(ENTRIES SUPPLIED)

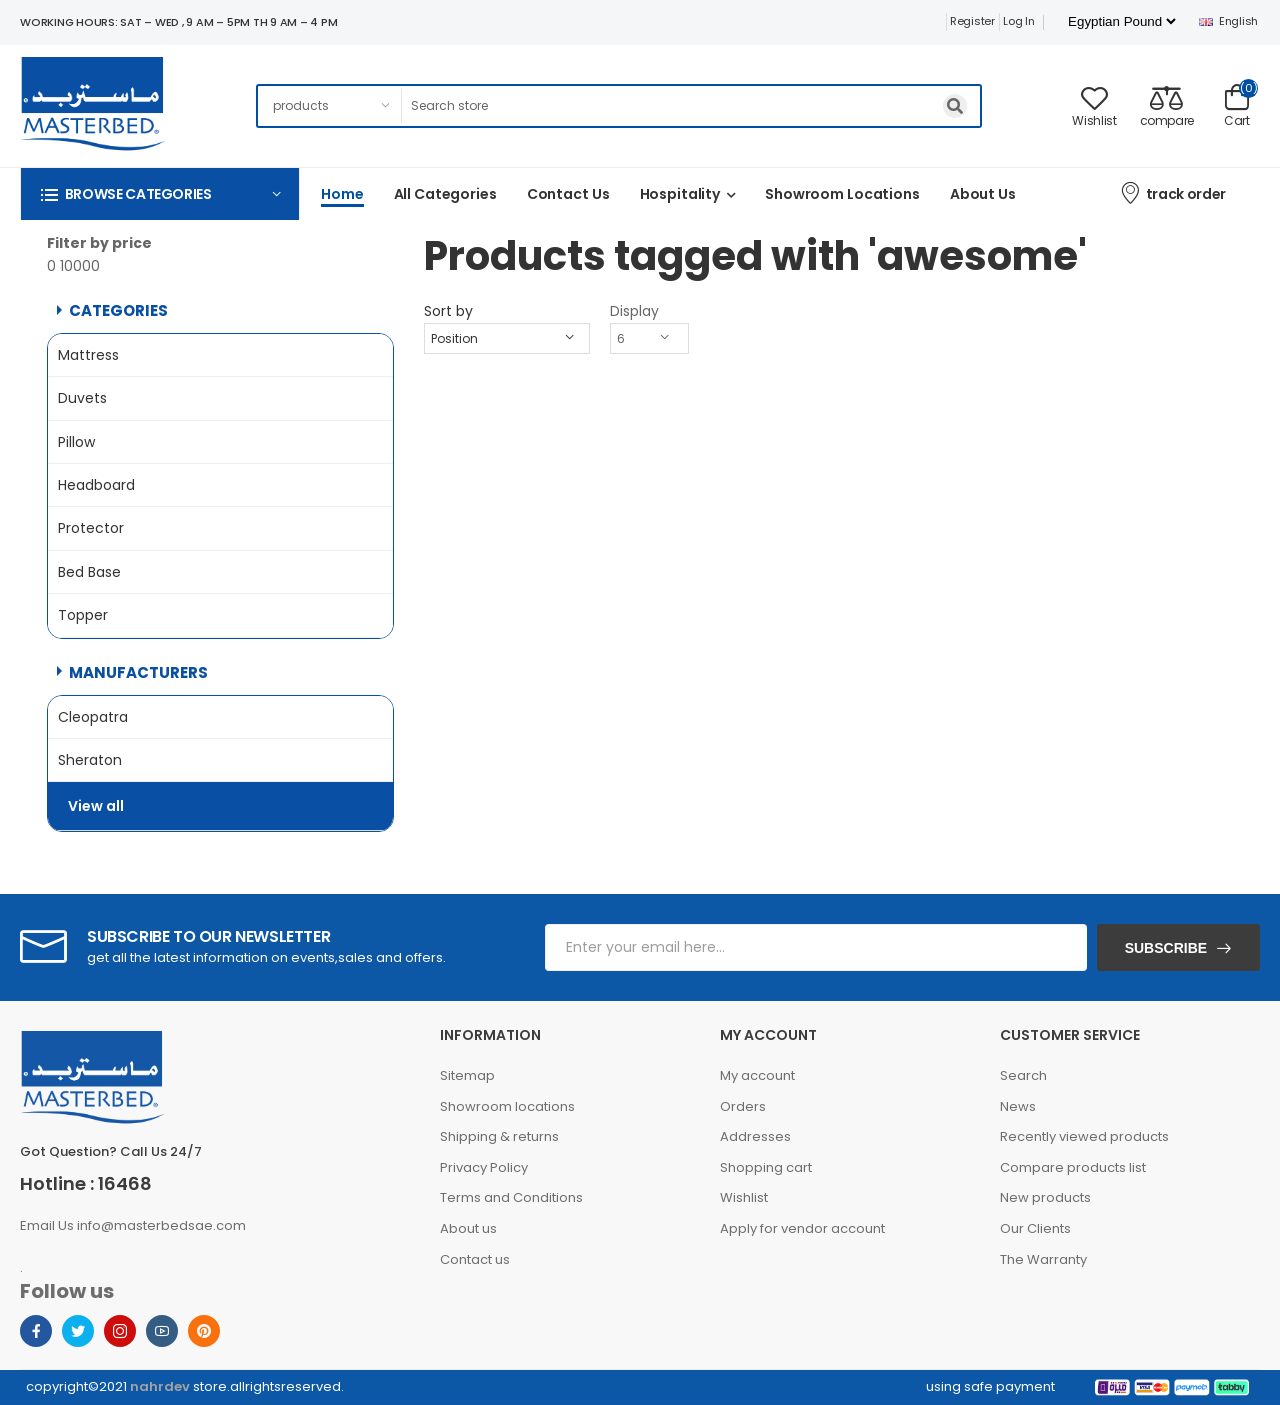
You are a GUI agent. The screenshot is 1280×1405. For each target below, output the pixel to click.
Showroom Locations (842, 194)
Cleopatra (93, 717)
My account (757, 1075)
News (1018, 1106)
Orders (743, 1106)
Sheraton (90, 760)
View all (96, 805)
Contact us (568, 194)
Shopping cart (766, 1167)
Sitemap (467, 1075)
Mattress (88, 355)
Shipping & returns (499, 1136)
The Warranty (1043, 1259)
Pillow (76, 442)
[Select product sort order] (507, 338)
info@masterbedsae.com (161, 1225)
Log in (1018, 21)
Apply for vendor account (802, 1228)
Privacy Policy (484, 1167)
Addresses (755, 1136)
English (1228, 21)
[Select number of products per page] (649, 338)
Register (972, 21)
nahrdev (160, 1386)
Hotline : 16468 (86, 1184)
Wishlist (744, 1197)
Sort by (448, 311)
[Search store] (692, 106)
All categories (445, 194)
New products (1045, 1197)
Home (342, 194)
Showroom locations (507, 1106)
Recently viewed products (1084, 1136)
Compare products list (1073, 1167)
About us (983, 194)
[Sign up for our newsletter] (816, 947)
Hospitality (680, 194)
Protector (91, 528)
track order (1172, 192)
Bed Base (89, 572)
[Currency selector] (1121, 21)
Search (1023, 1075)
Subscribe (1166, 948)
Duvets (82, 398)
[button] (160, 193)
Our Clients (1035, 1228)
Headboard (96, 485)
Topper (83, 615)
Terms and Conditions (511, 1197)
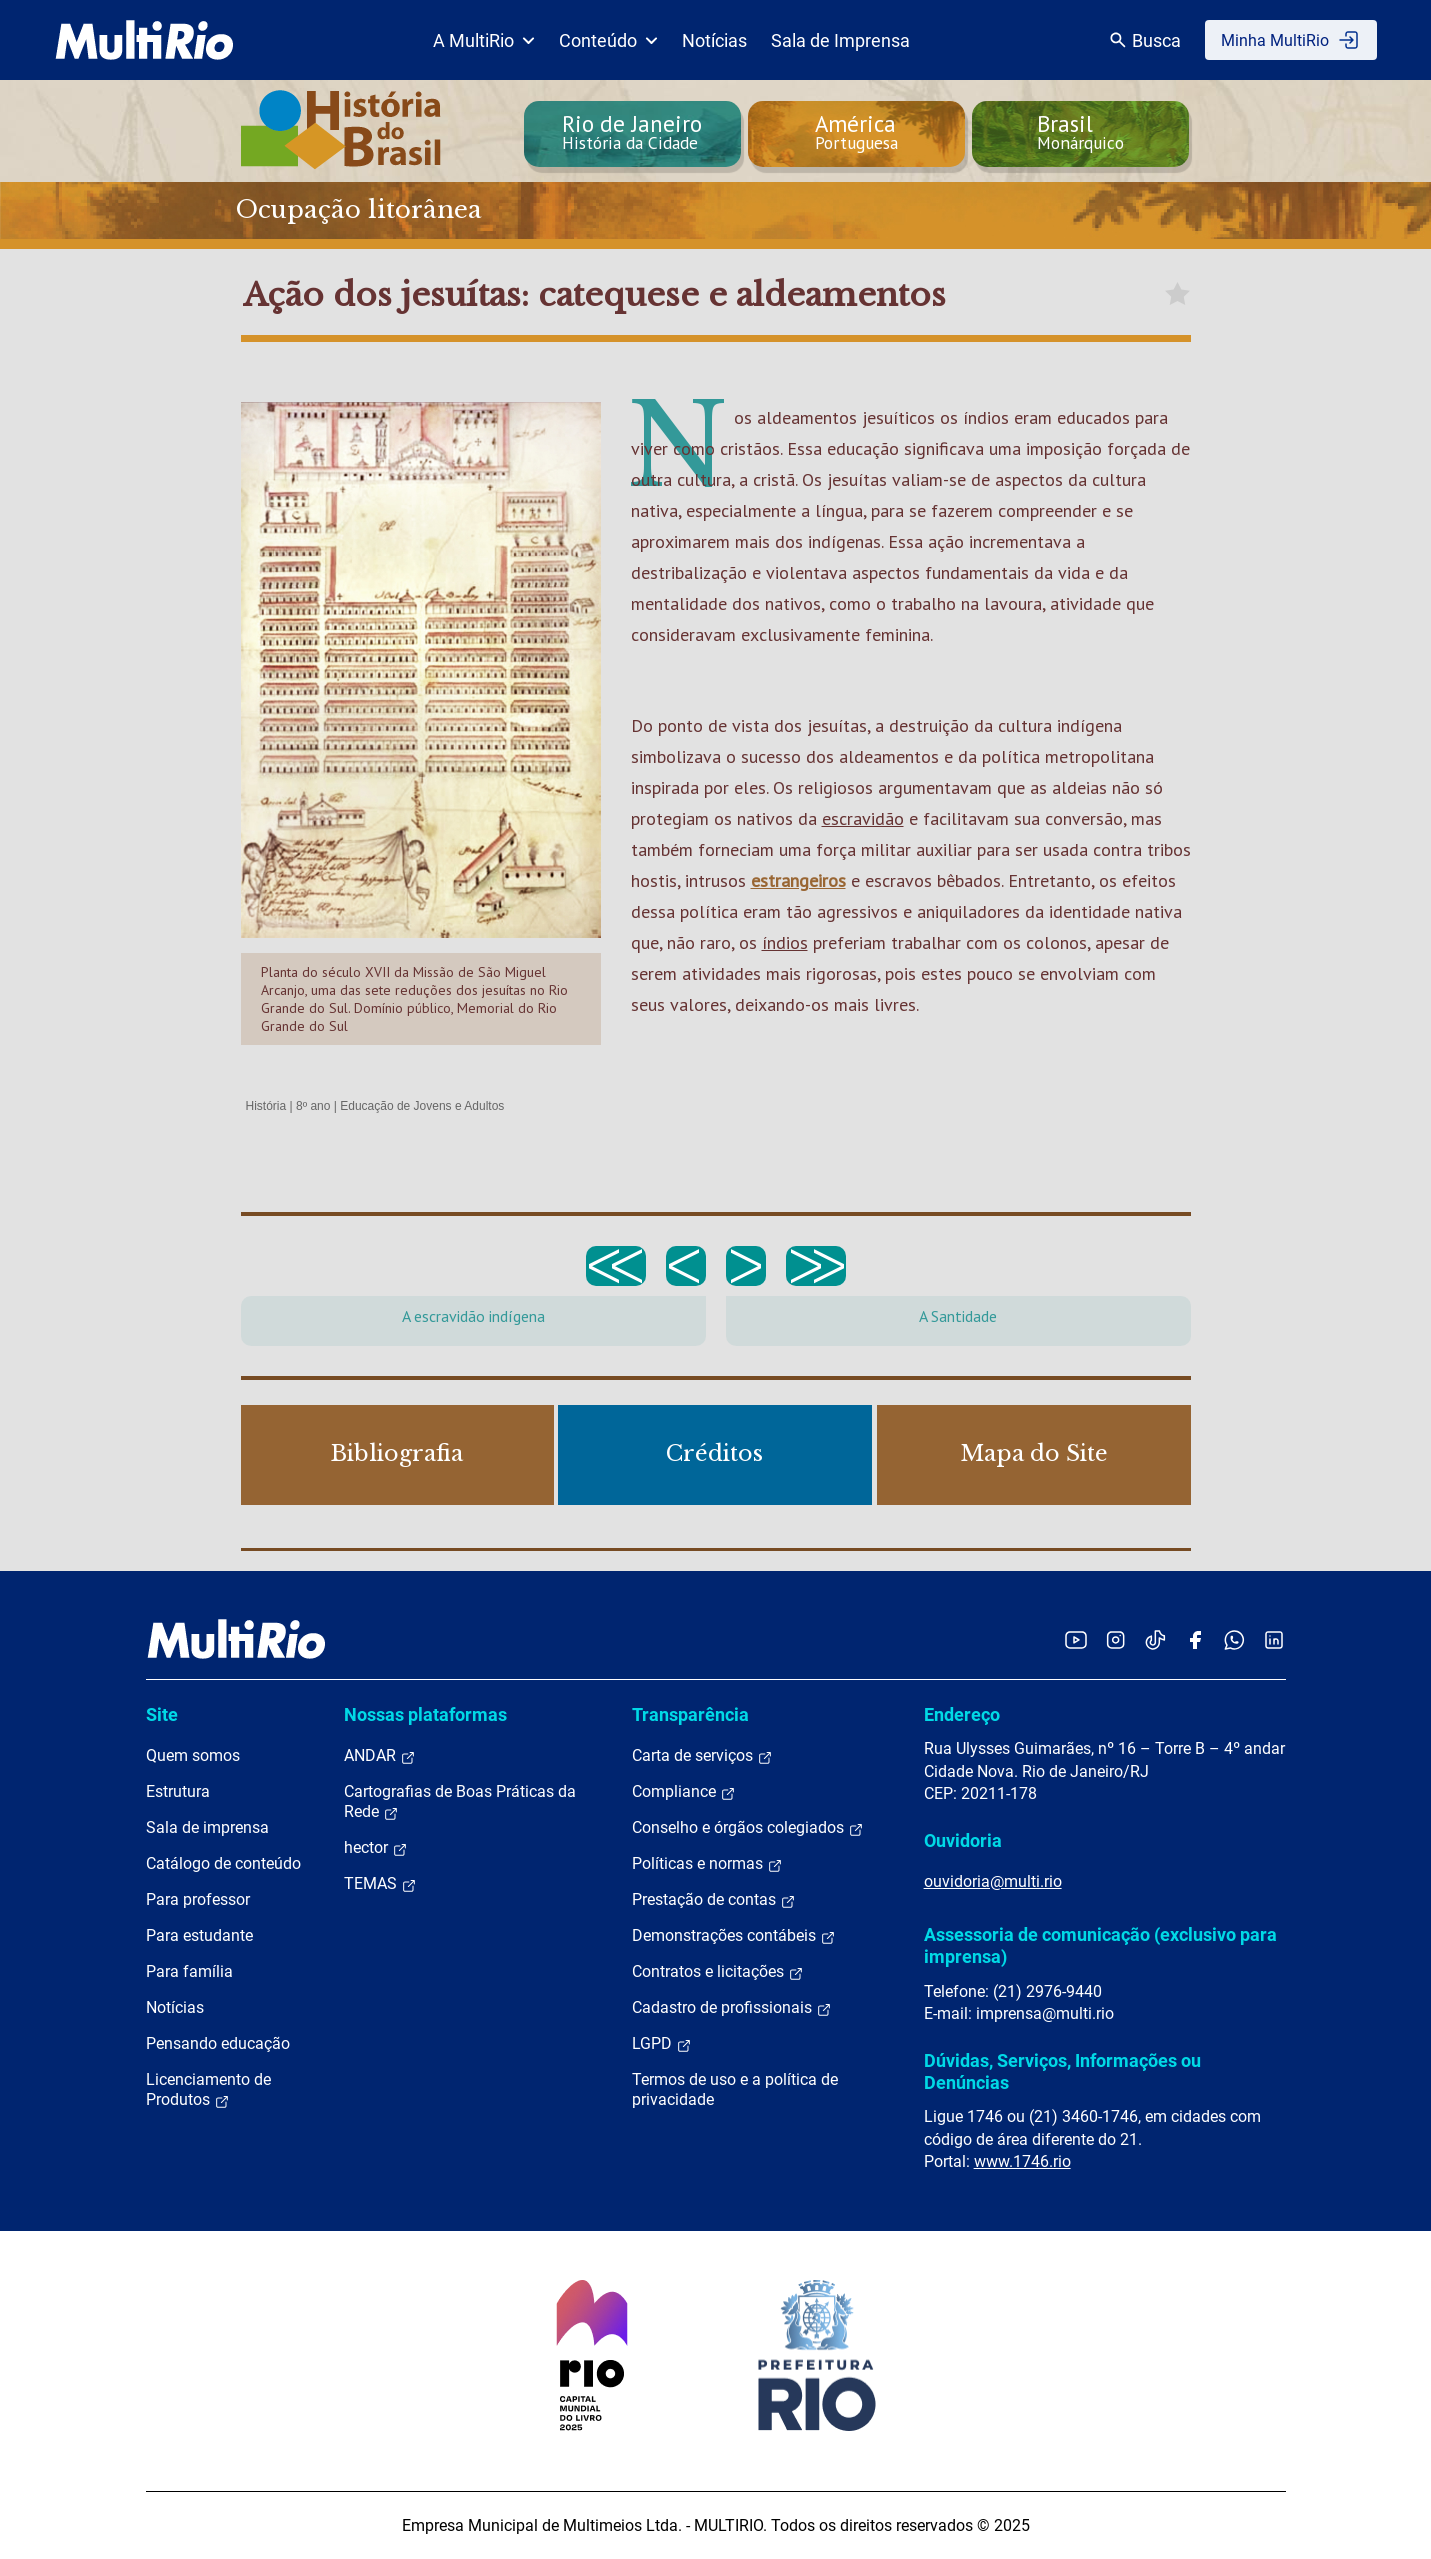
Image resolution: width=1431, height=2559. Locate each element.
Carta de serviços (702, 1756)
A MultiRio (484, 40)
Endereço (962, 1714)
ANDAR (380, 1756)
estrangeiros (798, 880)
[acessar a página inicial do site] (144, 40)
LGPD (662, 2044)
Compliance (684, 1792)
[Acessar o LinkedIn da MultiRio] (1274, 1639)
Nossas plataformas (425, 1714)
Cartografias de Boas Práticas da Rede (460, 1802)
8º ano (313, 1106)
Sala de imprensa (207, 1827)
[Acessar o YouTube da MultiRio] (1076, 1639)
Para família (189, 1971)
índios (785, 942)
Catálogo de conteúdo (223, 1863)
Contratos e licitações (718, 1972)
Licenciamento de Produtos (208, 2090)
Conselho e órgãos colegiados (748, 1828)
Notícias (714, 40)
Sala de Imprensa (840, 40)
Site (162, 1714)
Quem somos (193, 1755)
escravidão (863, 818)
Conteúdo (608, 40)
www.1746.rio (1022, 2161)
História (266, 1106)
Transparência (690, 1714)
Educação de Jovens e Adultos (422, 1106)
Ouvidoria (963, 1840)
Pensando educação (218, 2043)
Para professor (198, 1899)
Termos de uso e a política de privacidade (735, 2089)
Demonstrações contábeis (734, 1936)
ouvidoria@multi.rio (993, 1881)
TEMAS (380, 1884)
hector (376, 1848)
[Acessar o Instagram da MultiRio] (1115, 1639)
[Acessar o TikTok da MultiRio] (1155, 1639)
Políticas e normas (707, 1864)
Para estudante (199, 1935)
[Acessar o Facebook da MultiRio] (1195, 1639)
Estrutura (178, 1791)
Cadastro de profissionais (732, 2008)
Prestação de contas (714, 1900)
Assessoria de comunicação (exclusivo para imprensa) (1100, 1945)
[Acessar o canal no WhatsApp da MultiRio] (1234, 1639)
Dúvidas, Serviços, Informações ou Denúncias (1062, 2071)
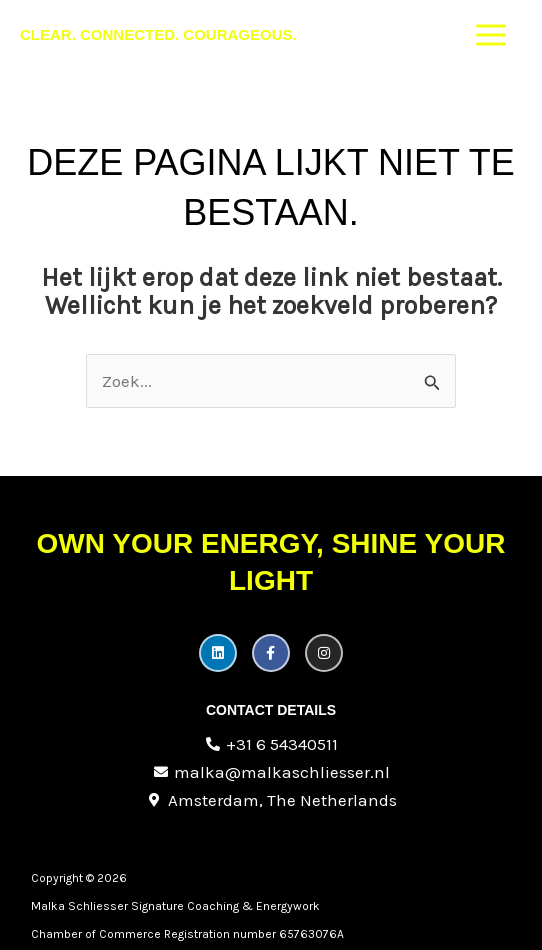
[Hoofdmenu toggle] (492, 35)
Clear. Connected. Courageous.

(End ENTRIES SUPPLIED)

WHAT THE EXERCISE ASKS ::
Among the records above, repeat exactly the line with "A MultiRio (484, 40)", the line with "Ouvidoria (963, 1840)", and every line in between, and only those.

SOLUTION ::
A MultiRio (484, 40)
Endereço (962, 1714)
ANDAR (380, 1756)
estrangeiros (798, 880)
[acessar a página inicial do site] (144, 40)
LGPD (662, 2044)
Compliance (684, 1792)
[Acessar o LinkedIn da MultiRio] (1274, 1639)
Nossas plataformas (425, 1714)
Cartografias de Boas Práticas da Rede (460, 1802)
8º ano (313, 1106)
Sala de imprensa (207, 1827)
[Acessar o YouTube da MultiRio] (1076, 1639)
Para família (189, 1971)
índios (785, 942)
Catálogo de conteúdo (223, 1863)
Contratos e licitações (718, 1972)
Licenciamento de Produtos (208, 2090)
Conselho e órgãos colegiados (748, 1828)
Notícias (714, 40)
Sala de Imprensa (840, 40)
Site (162, 1714)
Quem somos (193, 1755)
escravidão (863, 818)
Conteúdo (608, 40)
www.1746.rio (1022, 2161)
História (266, 1106)
Transparência (690, 1714)
Educação de Jovens e Adultos (422, 1106)
Ouvidoria (963, 1840)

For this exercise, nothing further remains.